La maison d'habitation
devint l'aumônerie du couvent, sa façade, bien que très défigurée, se reconnaît
encore sur le quai de la Bataille ; deux colonnes encastrées, du XVIIIe siècle, sont les seuls témoins de
l'ancienne résidence de la chanoinesse de Raigecourt.
Une nouvelle acquisition
devait porter le domaine du Sacré-Cœur jusqu'à l'actuelle avenue Paul-Doumer.

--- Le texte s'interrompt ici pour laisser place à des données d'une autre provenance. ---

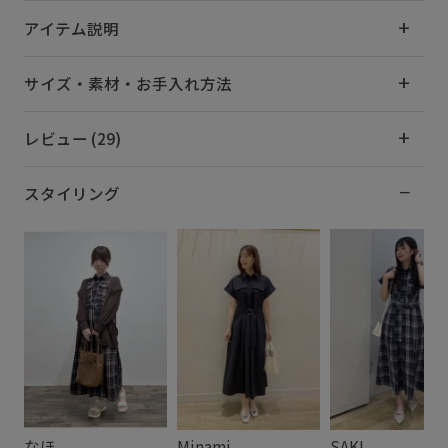
アイテム説明
サイズ・素材・お手入れ方法
レビュー (29)
スタイリング
なほ
Minami
SAKI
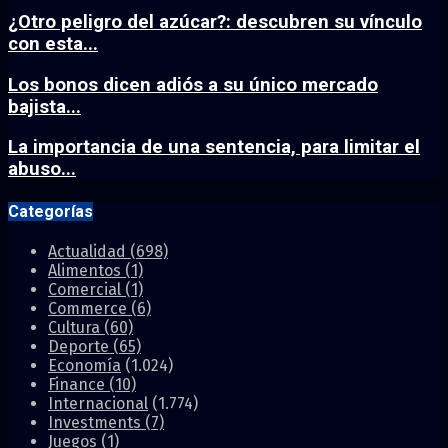
¿Otro peligro del azúcar?: descubren su vínculo
con esta...
Los bonos dicen adiós a su único mercado
bajista...
La importancia de una sentencia, para limitar el
abuso...
Categorías
Actualidad
(698)
Alimentos
(1)
Comercial
(1)
Commerce
(6)
Cultura
(60)
Deporte
(65)
Economía
(1.024)
Finance
(10)
Internacional
(1.774)
Investments
(7)
Juegos
(1)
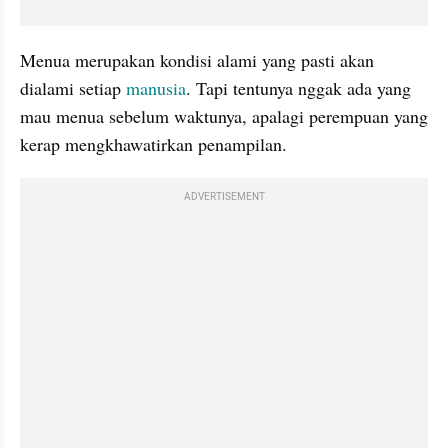
Menua merupakan kondisi alami yang pasti akan 
dialami setiap 
manusia
. Tapi tentunya nggak ada yang 
mau menua sebelum waktunya, apalagi perempuan yang 
kerap mengkhawatirkan penampilan.
ADVERTISEMENT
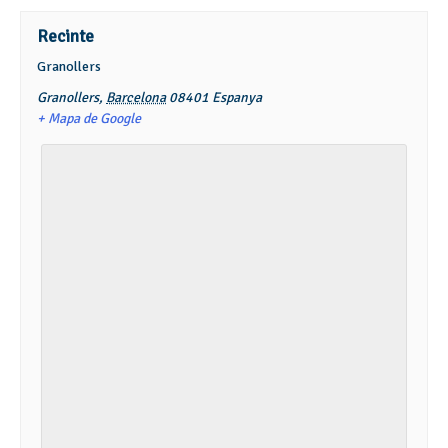
Recinte
Granollers
Granollers
,
Barcelona
08401
Espanya
+ Mapa de Google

Il s'agissait de la terre de Préchamp, comportant un
jardin clos de murs et une maison vendue par Jean-Baptiste-Eugène
Pechoin, fabricant de savons à la Chapelle-Saint-Denis,
à Mmes Françoise-Pétronille-Clotilde et Joséphine-Ferdinande-Alix Vaultrin,
sœurs, toutes deux religieuses du Sacré-Cœur,
moyennant la somme de 5000 F (Acte Blaise, notaire à Nancy, du 1er
septembre 1856).
Enfin par contrat du 5 mars
1860, Mme Cécile du Mans de Chalais, achetait sur les consorts
Nicolas, dits Antoine, un assez vaste terrain qui était destiné à servir de
potager pour le couvent.
Cependant, l'aspect de Nabécor fut considérablement modifié par la construction de
la ligne de chemin de fer de Paris à Strasbourg Le domaine du Sacré-Cœur fut notablement amputé le 14 juin 1847, tout le
long de la voie. L'ancien chemin de Bellevue fit place à l'actuel quai de la
Bataille et les bâtiments du couvent furent désormais placés au droit de ce
nouveau quai.
Finalement, le couvent du Sacré-Cœur parvint à disposer d'un très bel ensemble de
bâtiments et d'un vaste parc d'agrément, capables de recevoir un grand nombre
de jeunes filles désireuses d'y parfaire leur éducation. Celles-ci se recrutaient
presque exclusivement parmi l'aristocratie et la haute bourgeoisie nancéienne
et lorraine. Ce fut là d'ailleurs un reproche
souvent adressé aux dames du Sacré-Cœur, de
n'admettre que des pensionnaires dont la fortune valait aux religieuses une
réputation de grandeur mondaine. Parmi elles, on compta une petite fille,
appelée plus tard à une certaine notoriété littéraire : Sybille
de Riquetti de Mirabeau, future comtesse de Martel
de Janville, que son nom de plume, Gyp, rendra
célèbre. Sybille de Mirabeau fut pendant plusieurs
années, à partir de 1861, élève du Sacré-Cœur, et
elle l'a évoqué avec beaucoup de verve dans ses Souvenirs d'une petite
fille. Arrière petite-nièce du célèbre marquis de Mirabeau, président de
l'Assemblée Nationale de 1791, Gyp était, au dire
d'Anatole France, une terrible railleuse et ses traits parfois un peu vifs
n'ont pas épargné ses anciennes maîtresses. I1 n'est que de rappeler le tableau
qu'elle en trace : « La supérieure, Madame de Chalais, une grosse petite femme
plus large que haute, couperosée, qui avait un gros ventre, des bras trop
courts et, malgré tout une assez bonne façon. Je la trouvai très femme du
monde. La maîtresse générale, Madame Garabis, une
très grande femme, pâle et d'une invraisemblable maigreur, avec des traits
étonnement heurtés, un nez immense, des yeux profonds et lumineux, et un menton
de galoche. Elle faisait penser à la fois à Don Quichotte, à Henri IV et à
Pierrot. Au premier abord, elle semblait caricaturale, mais on était bien vite frappé par la beauté de ses gestes et par son
grand air ».
Ses maîtresses sont, elles
aussi, l'objet de ses railleries; ainsi « Madame Toussaint, petite et rageuse,
était inégale, injuste et criarde. Madame de Morel,
assez grande, avait une tête de marron sculpté. Elle était distante et jaunâtre;
ce devait être la religieuse la plus intelligente du couvent, après Madame Garabis, qui, elle, était hors ligne ».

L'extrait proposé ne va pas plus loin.